Arizona forest deal winner now taking heat: Arizona Sun

I got this from the Forest Business Network here.

Here’s the link to the story in the Arizona Sun.

Below is an excerpt:

COVINGTON LIKES CHOICE

The only real question is who should do it.

Wally Covington, head of the Ecological Restoration Institute at Northern Arizona University, said he likes the choice and that it’s time to get to work.

“I think we’ve got it together pretty darned well here,” he said. “… We’ve got to get the excess trees off the landscape before the outcomes that are worse than the very worst clear-cut can propagate across the landscape.”

So does Paul Summerfelt, a longtime city of Flagstaff firefighter and president of the Greater Flagstaff Forest Partnership, which has successfully pressed for less dense and healthier forests around Flagstaff.

“It’s a win in that we finally have a contract, which has been a long time coming. It promises to bring a lot of wood-related jobs into northern Arizona irrespective of who the contract winner was, and it restores the forest,” he said.

And so does Steve Gatewood, who has worked elbow by elbow with Summerfelt for years to try to thin forests here.

Environmental groups do have a case history to stand on when thinking the agency won’t do the minimum it promises, he said.

But this is a big departure from past thinking for the Forest Service, in his view.

“They’re actually talking about interspaces and openings and savannas and that kind of stuff,” Gatewood said.

SOUR GRAPES

Opponents are guilty of sour grapes, says the main person planning the Four Forests Restoration Initiative, as this big thinning idea is called.

“Obviously, several folks aren’t happy with the selection. And to be honest, there’s a lot of misinformation being spread by those folks,” said Henry Provencio, head of the implementing the project for the Forest Service.

The Center for Biological Diversity was first in denouncing the decision earlier this month, saying the U.S. Forest Service went with the bidder offering to send a lesser amount of money to the U.S. Forest Service for reasons that aren’t clear.

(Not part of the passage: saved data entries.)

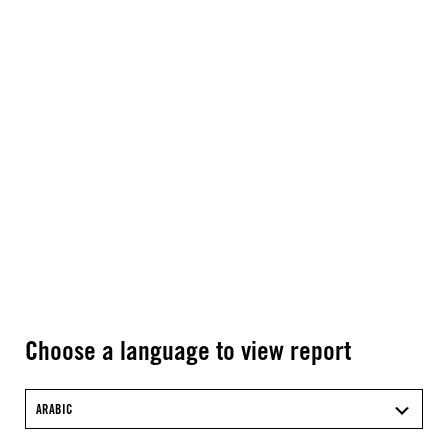
Choose a language to view report
ARABIC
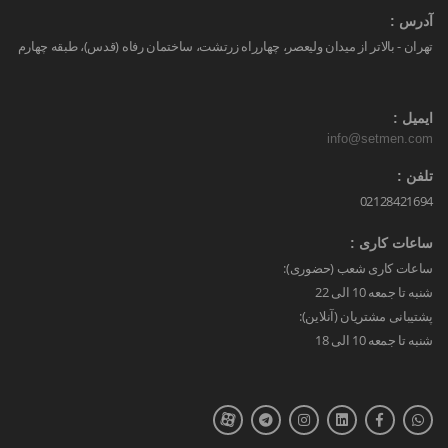
آدرس :
تهران - بالاتر از میدان ولیعصر، چهارراه زرتشت، ساختمان رفاه (قدس)، طبقه چهارم
ایمیل :
info@setmen.com
تلفن :
02128421694
ساعات کاری :
ساعات کاری شعب (حضوری):
شنبه تا جمعه 10 الی 22
پشتیبانی مشتریان (آنلاین):
شنبه تا جمعه 10 الی 18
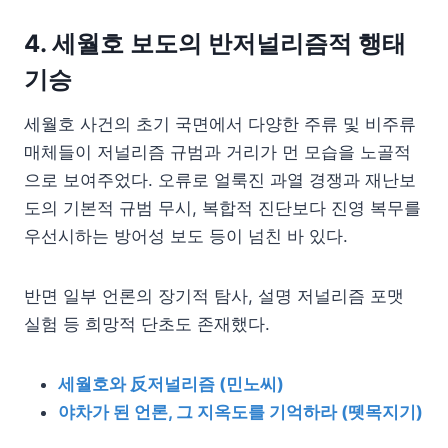
4. 세월호 보도의 반저널리즘적 행태
기승
세월호 사건의 초기 국면에서 다양한 주류 및 비주류
매체들이 저널리즘 규범과 거리가 먼 모습을 노골적
으로 보여주었다. 오류로 얼룩진 과열 경쟁과 재난보
도의 기본적 규범 무시, 복합적 진단보다 진영 복무를
우선시하는 방어성 보도 등이 넘친 바 있다.
반면 일부 언론의 장기적 탐사, 설명 저널리즘 포맷
실험 등 희망적 단초도 존재했다.
세월호와 反저널리즘 (민노씨)
야차가 된 언론, 그 지옥도를 기억하라 (뗏목지기)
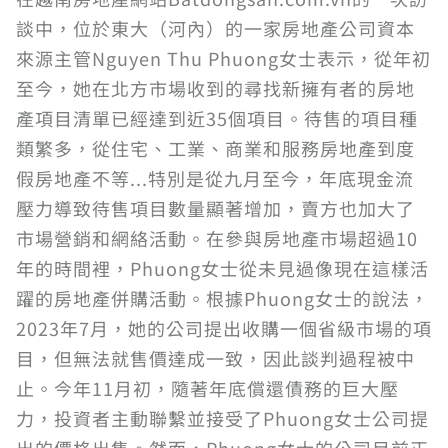
談中，位於東大（河內）的一家房地產公司資本
來源主管Nguyen Thu Phuong女士表示，從年初
至今，她在北方市場收到的尋找新擁有者的房地
產項目清單已經達到近35個項目。待售的項目種
類繁多，從住宅、工業、商業和服務房地產到度
假房地產不等...特別是從九月至今，年底現金流
壓力導致待售項目數量顯著增加，賣方也加大了
市場營銷和網絡活動。在參與房地產市場超過10
年的時間裡，Phuong女士從未見過像現在這樣活
躍的房地產併購活動。根據Phuong女士的說法，
2023年7月，她的公司提出收購一個省級市場的項
目，但無法就售價達成一致，因此談判過程被中
止。今年11月初，隨著年底償還債務的巨大壓
力，投資者主動聯繫並接受了Phuong女士公司提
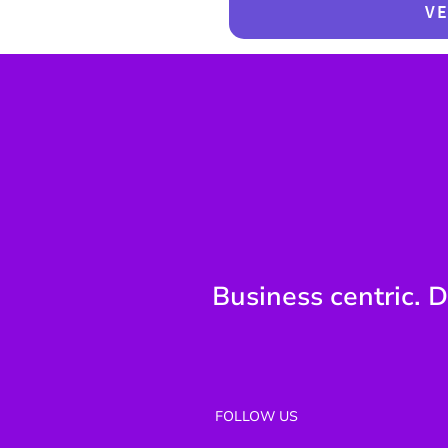
VE
Business centric. D
FOLLOW US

“On the one hand, they’re saying they can’t afford to monitor endangered species, such as the spotted owl … and on the other hand, they’re saying they’re going to reject $5 million for monitoring. It makes no sense,” said the Center’s Taylor McKinnon.

The Forest Service hasn’t released any of the bids to the public, but it has released its criteria for winning.

A business’ willingness to remove limbs and fine matter, its past performance, references from others, its business plan, its impact on local communities and the amount of money per acre it offered to the Forest Service were all considerations, according to documents sent to bidders.

EXTRA SCRUTINY

Among Pioneer’s partners is Marlin Johnson, a former administrator in the U.S. Forest Service who retired from that agency a little more than four years ago, Johnson said.

That was before bids for this project were submitted.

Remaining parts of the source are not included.